Hillary Clinton, suddenly on the run for her life in California, suffers a problem that won’t go away even if Bernie Sanders finally concedes and goes home to New England. To beat Donald Trump in November she must unite the quarreling factions of a party that makes the Republican coalition look like a resigned if not entirely happy family. Even Paul Ryan, who takes his position as the conscience of his party’s elites very seriously indeed, said Thursday that he would vote for the Donald.

The focus of the Democrats has been whether Bernie’s young voters, enamored of his vision of a perfect socialist future with free stuff for all, will at last rally around an aged, ethically challenged, boring representative of the establishment they abhor. History says most of them will — being a sore loser gets old — but a lot of them demand that Hillary focus on the issues that move them, so this means that some of them won’t vote in the numbers she needs. The depth of her dilemma, measured in the numbers of recent California public-opinion polls, is that Bernie bests her by 2 to 1 among Democrats under 45 years of age.

To bring them home, Hillary is tacking ever farther left on the economic and social issues, and is cozying up to someone she really doesn’t like, Sen. Elizabeth Warren of Massachusetts, whom the Donald calls “Pocahontas” to mock her claim to be partly Cherokee. Such tacking is necessary, says one former Clinton aide, “to assure them that Hillary will move forward a populist progressive agenda.”
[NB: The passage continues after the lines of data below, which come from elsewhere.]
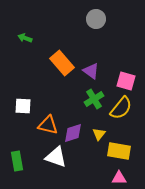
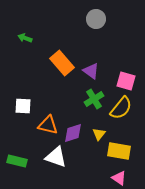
green rectangle: rotated 66 degrees counterclockwise
pink triangle: rotated 35 degrees clockwise
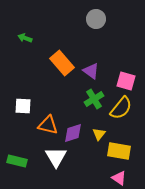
white triangle: rotated 40 degrees clockwise
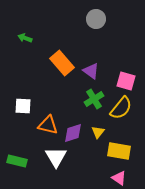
yellow triangle: moved 1 px left, 2 px up
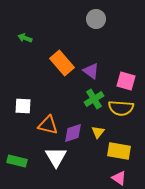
yellow semicircle: rotated 55 degrees clockwise
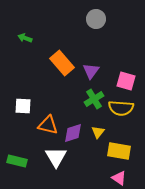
purple triangle: rotated 30 degrees clockwise
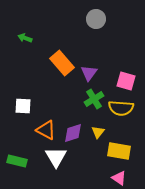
purple triangle: moved 2 px left, 2 px down
orange triangle: moved 2 px left, 5 px down; rotated 15 degrees clockwise
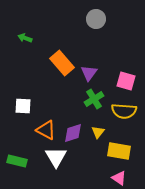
yellow semicircle: moved 3 px right, 3 px down
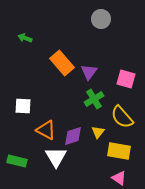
gray circle: moved 5 px right
purple triangle: moved 1 px up
pink square: moved 2 px up
yellow semicircle: moved 2 px left, 6 px down; rotated 45 degrees clockwise
purple diamond: moved 3 px down
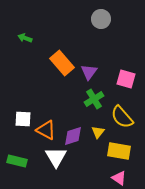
white square: moved 13 px down
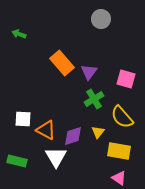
green arrow: moved 6 px left, 4 px up
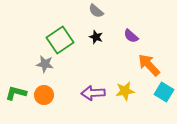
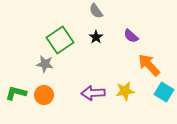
gray semicircle: rotated 14 degrees clockwise
black star: rotated 16 degrees clockwise
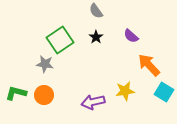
purple arrow: moved 9 px down; rotated 10 degrees counterclockwise
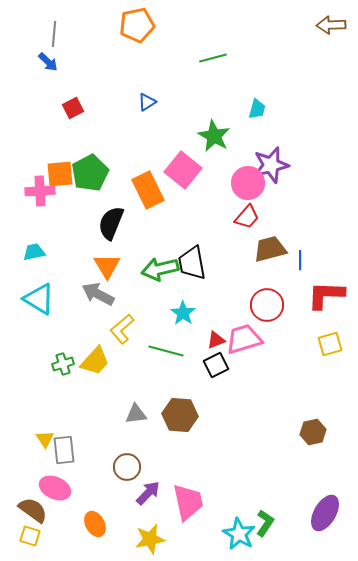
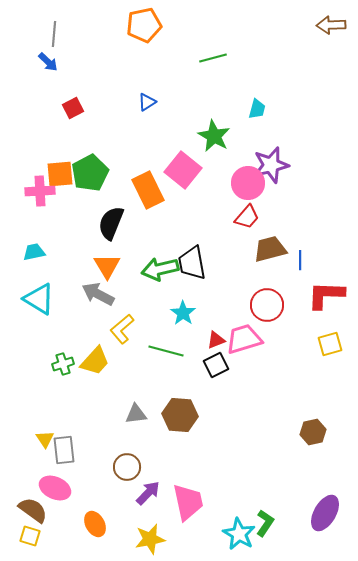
orange pentagon at (137, 25): moved 7 px right
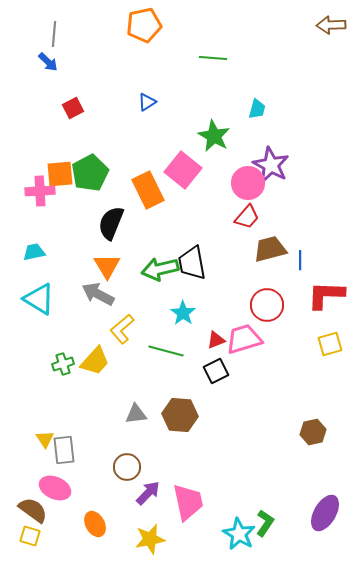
green line at (213, 58): rotated 20 degrees clockwise
purple star at (271, 165): rotated 30 degrees counterclockwise
black square at (216, 365): moved 6 px down
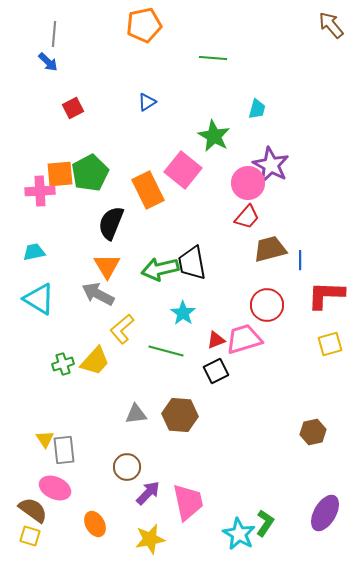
brown arrow at (331, 25): rotated 52 degrees clockwise
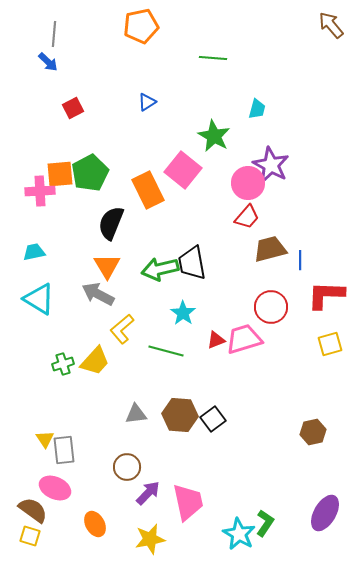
orange pentagon at (144, 25): moved 3 px left, 1 px down
red circle at (267, 305): moved 4 px right, 2 px down
black square at (216, 371): moved 3 px left, 48 px down; rotated 10 degrees counterclockwise
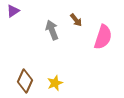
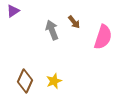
brown arrow: moved 2 px left, 2 px down
yellow star: moved 1 px left, 2 px up
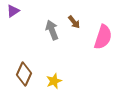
brown diamond: moved 1 px left, 7 px up
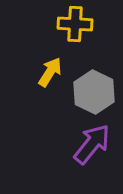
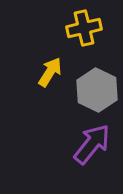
yellow cross: moved 9 px right, 4 px down; rotated 16 degrees counterclockwise
gray hexagon: moved 3 px right, 2 px up
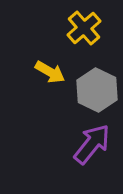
yellow cross: rotated 28 degrees counterclockwise
yellow arrow: rotated 88 degrees clockwise
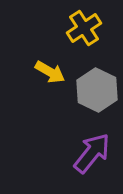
yellow cross: rotated 8 degrees clockwise
purple arrow: moved 9 px down
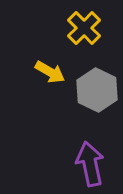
yellow cross: rotated 12 degrees counterclockwise
purple arrow: moved 2 px left, 11 px down; rotated 51 degrees counterclockwise
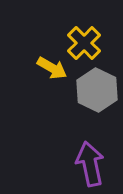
yellow cross: moved 15 px down
yellow arrow: moved 2 px right, 4 px up
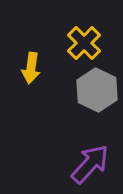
yellow arrow: moved 21 px left; rotated 68 degrees clockwise
purple arrow: rotated 54 degrees clockwise
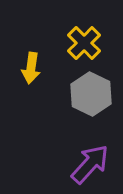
gray hexagon: moved 6 px left, 4 px down
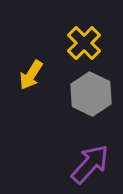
yellow arrow: moved 7 px down; rotated 24 degrees clockwise
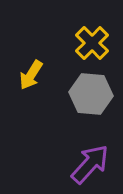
yellow cross: moved 8 px right
gray hexagon: rotated 21 degrees counterclockwise
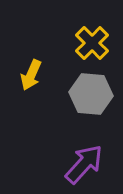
yellow arrow: rotated 8 degrees counterclockwise
purple arrow: moved 6 px left
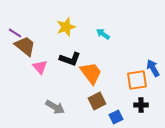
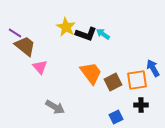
yellow star: rotated 24 degrees counterclockwise
black L-shape: moved 16 px right, 25 px up
brown square: moved 16 px right, 19 px up
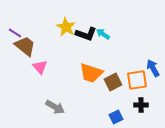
orange trapezoid: rotated 145 degrees clockwise
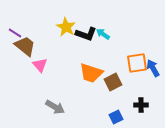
pink triangle: moved 2 px up
orange square: moved 17 px up
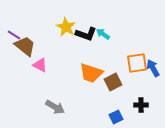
purple line: moved 1 px left, 2 px down
pink triangle: rotated 21 degrees counterclockwise
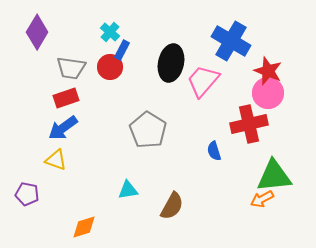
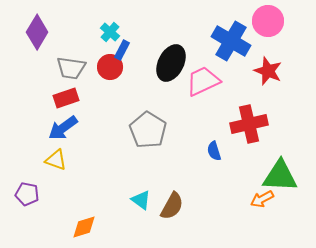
black ellipse: rotated 15 degrees clockwise
pink trapezoid: rotated 24 degrees clockwise
pink circle: moved 72 px up
green triangle: moved 6 px right; rotated 9 degrees clockwise
cyan triangle: moved 13 px right, 10 px down; rotated 45 degrees clockwise
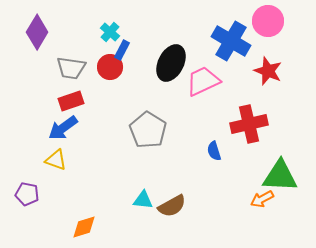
red rectangle: moved 5 px right, 3 px down
cyan triangle: moved 2 px right; rotated 30 degrees counterclockwise
brown semicircle: rotated 32 degrees clockwise
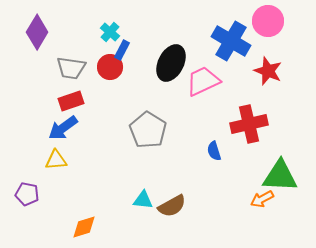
yellow triangle: rotated 25 degrees counterclockwise
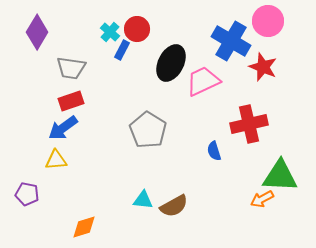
red circle: moved 27 px right, 38 px up
red star: moved 5 px left, 4 px up
brown semicircle: moved 2 px right
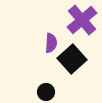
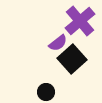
purple cross: moved 2 px left, 1 px down
purple semicircle: moved 7 px right; rotated 48 degrees clockwise
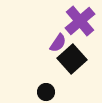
purple semicircle: rotated 18 degrees counterclockwise
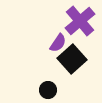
black circle: moved 2 px right, 2 px up
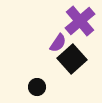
black circle: moved 11 px left, 3 px up
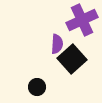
purple cross: moved 2 px right, 1 px up; rotated 16 degrees clockwise
purple semicircle: moved 1 px left, 1 px down; rotated 30 degrees counterclockwise
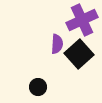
black square: moved 7 px right, 5 px up
black circle: moved 1 px right
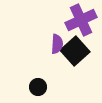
purple cross: moved 1 px left
black square: moved 4 px left, 3 px up
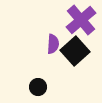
purple cross: rotated 16 degrees counterclockwise
purple semicircle: moved 4 px left
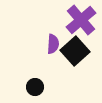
black circle: moved 3 px left
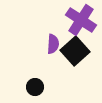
purple cross: rotated 16 degrees counterclockwise
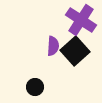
purple semicircle: moved 2 px down
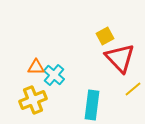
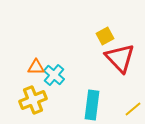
yellow line: moved 20 px down
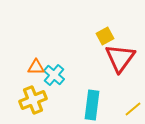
red triangle: rotated 20 degrees clockwise
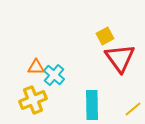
red triangle: rotated 12 degrees counterclockwise
cyan rectangle: rotated 8 degrees counterclockwise
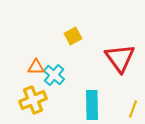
yellow square: moved 32 px left
yellow line: rotated 30 degrees counterclockwise
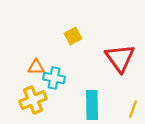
cyan cross: moved 3 px down; rotated 30 degrees counterclockwise
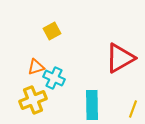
yellow square: moved 21 px left, 5 px up
red triangle: rotated 36 degrees clockwise
orange triangle: rotated 18 degrees counterclockwise
cyan cross: rotated 15 degrees clockwise
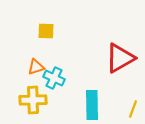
yellow square: moved 6 px left; rotated 30 degrees clockwise
yellow cross: rotated 20 degrees clockwise
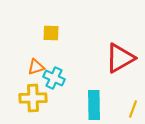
yellow square: moved 5 px right, 2 px down
yellow cross: moved 2 px up
cyan rectangle: moved 2 px right
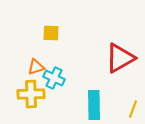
yellow cross: moved 2 px left, 4 px up
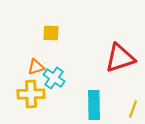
red triangle: rotated 12 degrees clockwise
cyan cross: rotated 10 degrees clockwise
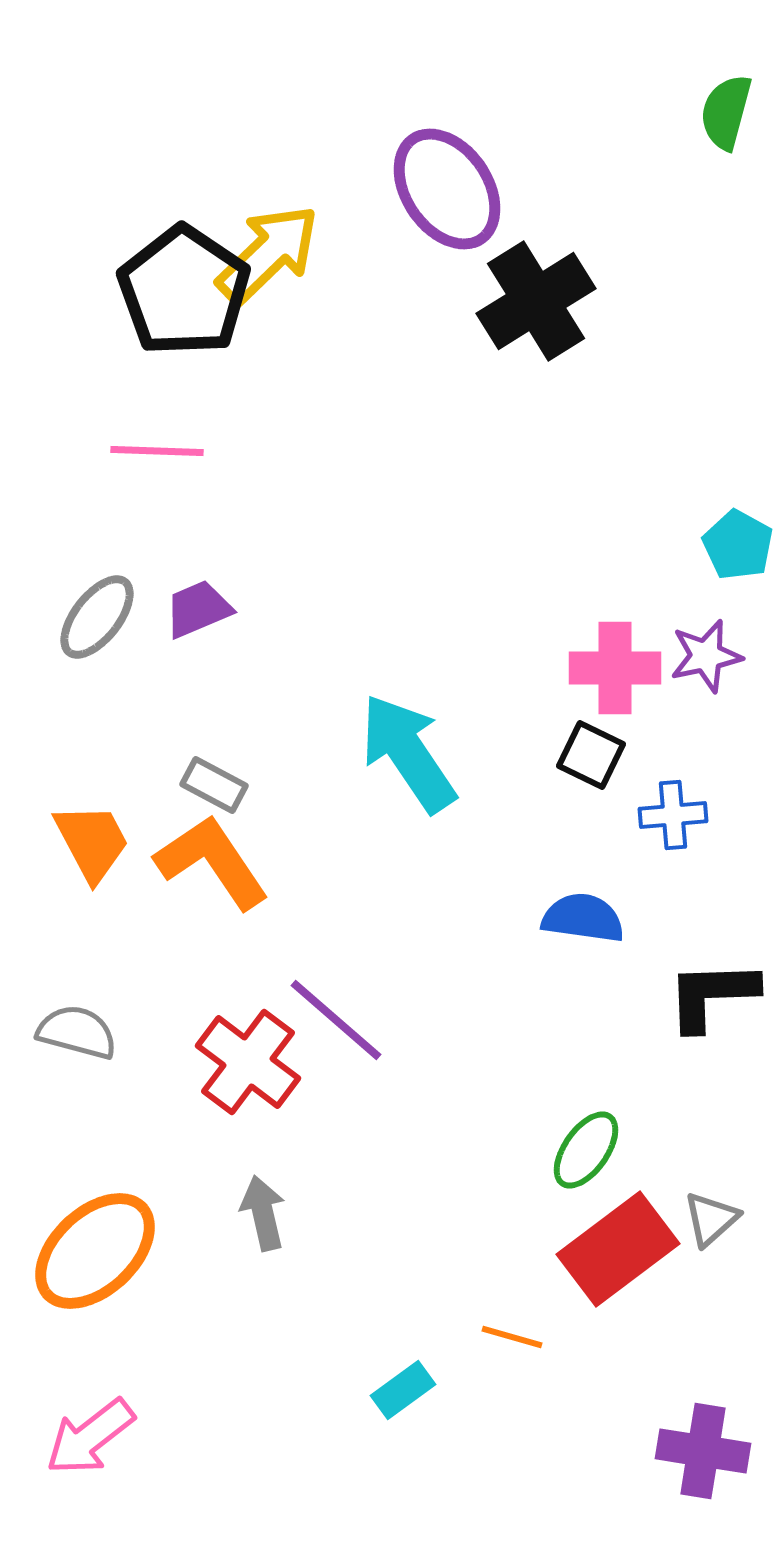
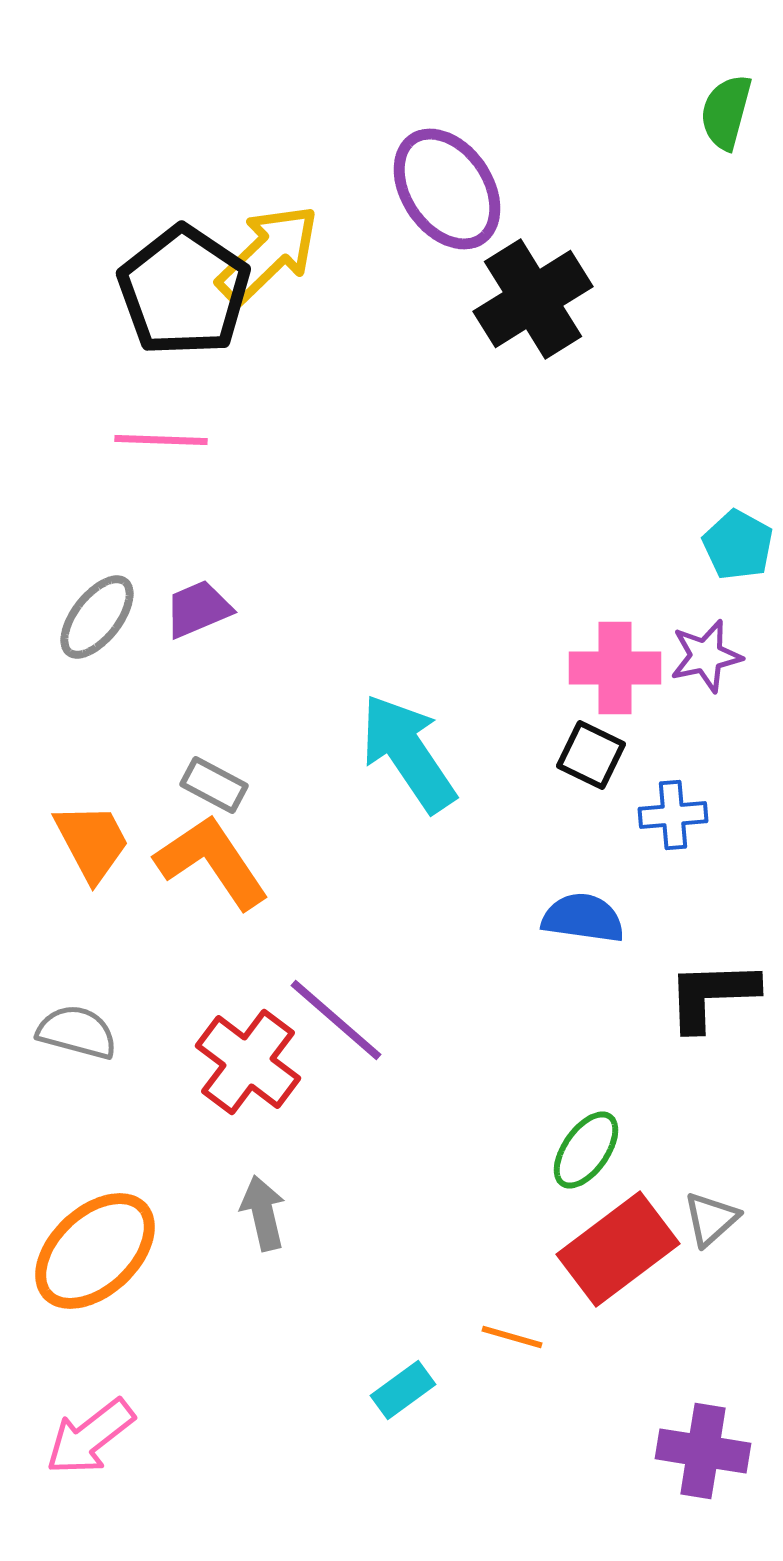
black cross: moved 3 px left, 2 px up
pink line: moved 4 px right, 11 px up
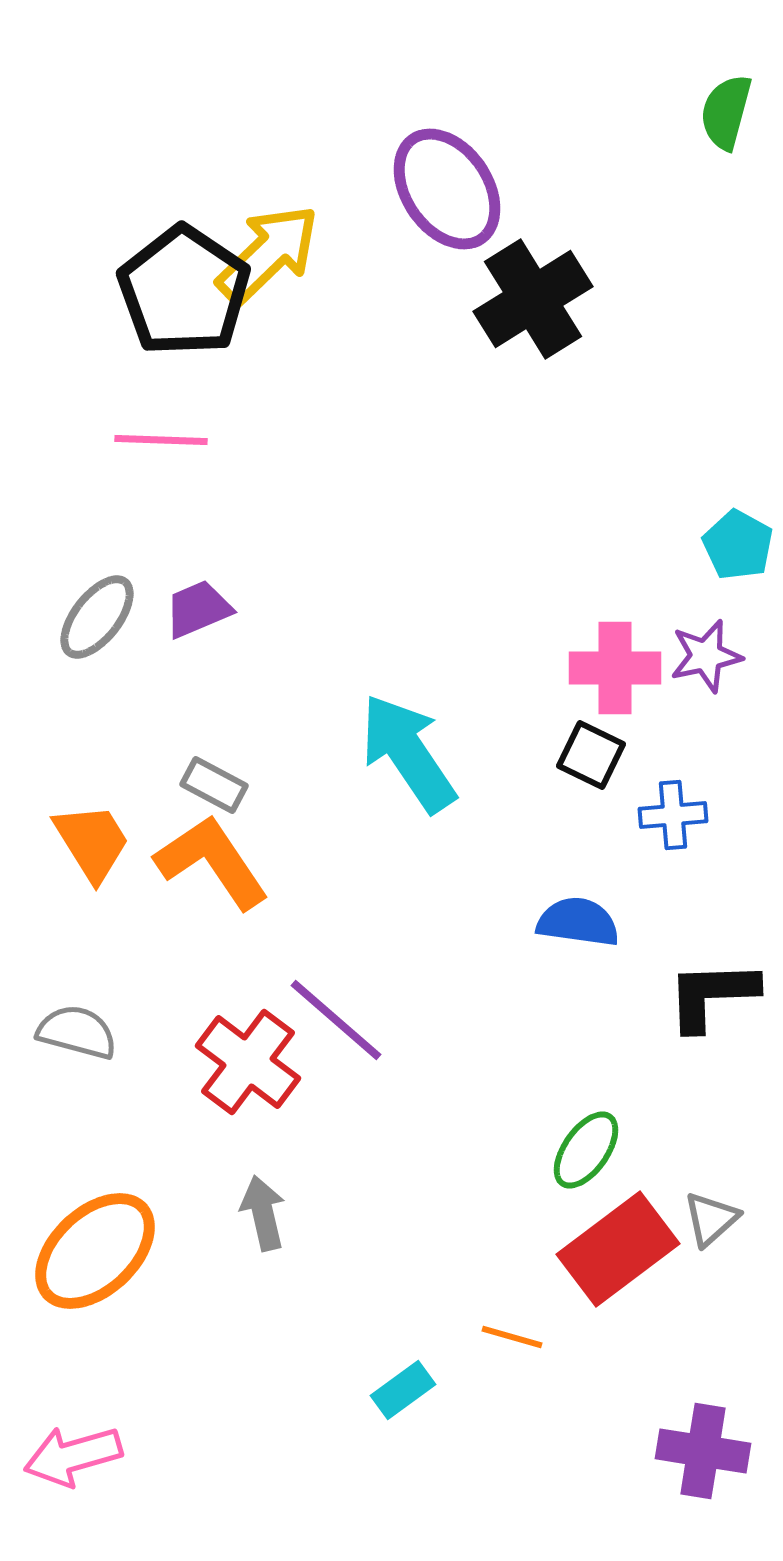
orange trapezoid: rotated 4 degrees counterclockwise
blue semicircle: moved 5 px left, 4 px down
pink arrow: moved 17 px left, 19 px down; rotated 22 degrees clockwise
But she must hold on to traditionally Democratic white middle- and working-class voters who have been the backbone of the party since the Depression years of the 1930s, and who are suffering again in a stagnant economy. They see the “progressive” left as silly, irrelevant and hostile to their values and concerns. Richard Trumka, the president of the AFL-CIO, has warned Hillary that she could lose large numbers of such voters to Donald Trump in November. President Obama hurried to Indiana, deep in the heartland, this week to attempt to reassure the voters the party has all but shunned in its pursuit of the permanently affronted.

The conundrum is that appeals to the “progressives” on the social issues so dear to them make it difficult to hold on to what she needs to beat Donald Trump. How Hillary and her managers do this will be instructive to watch. Bernie Sanders‘ generation of Democrats, led by George McGovern, a sincere but naive peacenik, drove the working- and middle-class voters out of the party and enabled Republicans to dominate national politics for more than a decade. Democratic strategists are counting on their hunch that the Republicans have got all the unhappy Democrats they’ll ever get, and they can be replaced through “identity politics” and changing demographics.

Perhaps, but perhaps not. Democrats are beginning to worry that the bleeding hasn’t stopped, and the White House, which once looked secure forever, is suddenly in play.